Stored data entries
= Beginning of Section =
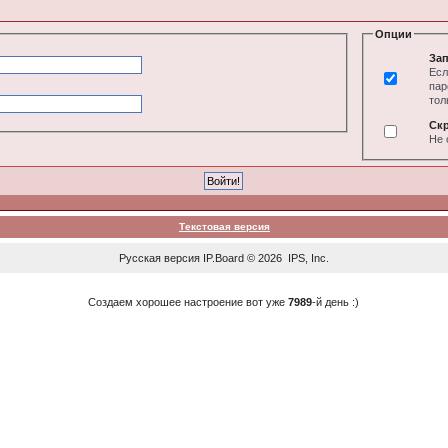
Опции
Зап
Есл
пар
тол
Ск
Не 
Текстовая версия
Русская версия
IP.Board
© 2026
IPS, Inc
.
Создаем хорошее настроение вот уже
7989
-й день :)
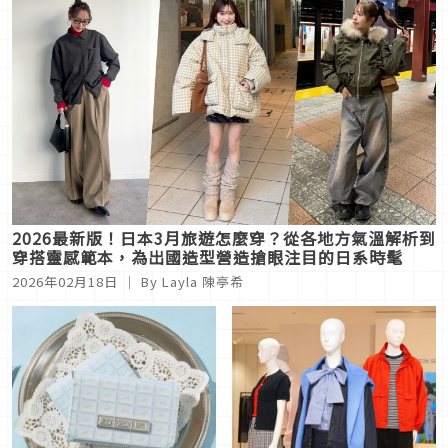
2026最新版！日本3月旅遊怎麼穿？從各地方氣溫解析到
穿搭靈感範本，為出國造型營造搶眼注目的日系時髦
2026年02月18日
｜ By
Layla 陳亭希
= End of Section =
= Beginning of Section =
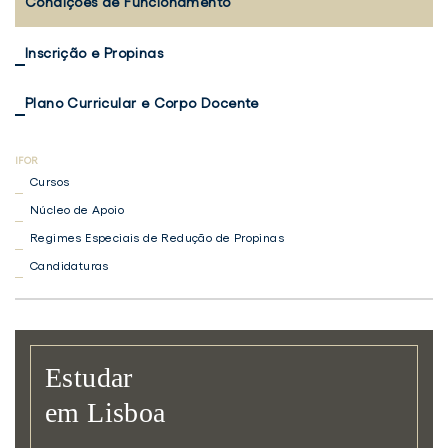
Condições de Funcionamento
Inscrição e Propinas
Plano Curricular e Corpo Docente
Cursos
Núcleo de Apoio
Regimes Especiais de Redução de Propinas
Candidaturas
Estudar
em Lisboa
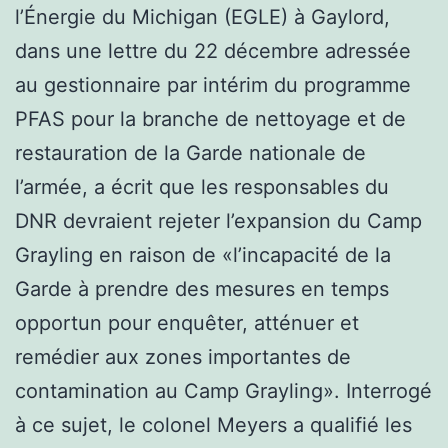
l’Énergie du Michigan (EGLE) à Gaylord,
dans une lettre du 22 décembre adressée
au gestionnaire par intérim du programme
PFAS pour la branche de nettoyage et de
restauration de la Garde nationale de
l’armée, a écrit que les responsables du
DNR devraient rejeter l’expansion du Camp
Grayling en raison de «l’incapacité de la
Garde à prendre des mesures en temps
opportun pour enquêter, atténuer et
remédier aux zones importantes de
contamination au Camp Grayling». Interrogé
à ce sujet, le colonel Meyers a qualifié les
= End of Section =
Scan the records above. Return every line with "Camp" in it.

DNR devraient rejeter l’expansion du Camp
contamination au Camp Grayling». Interrogé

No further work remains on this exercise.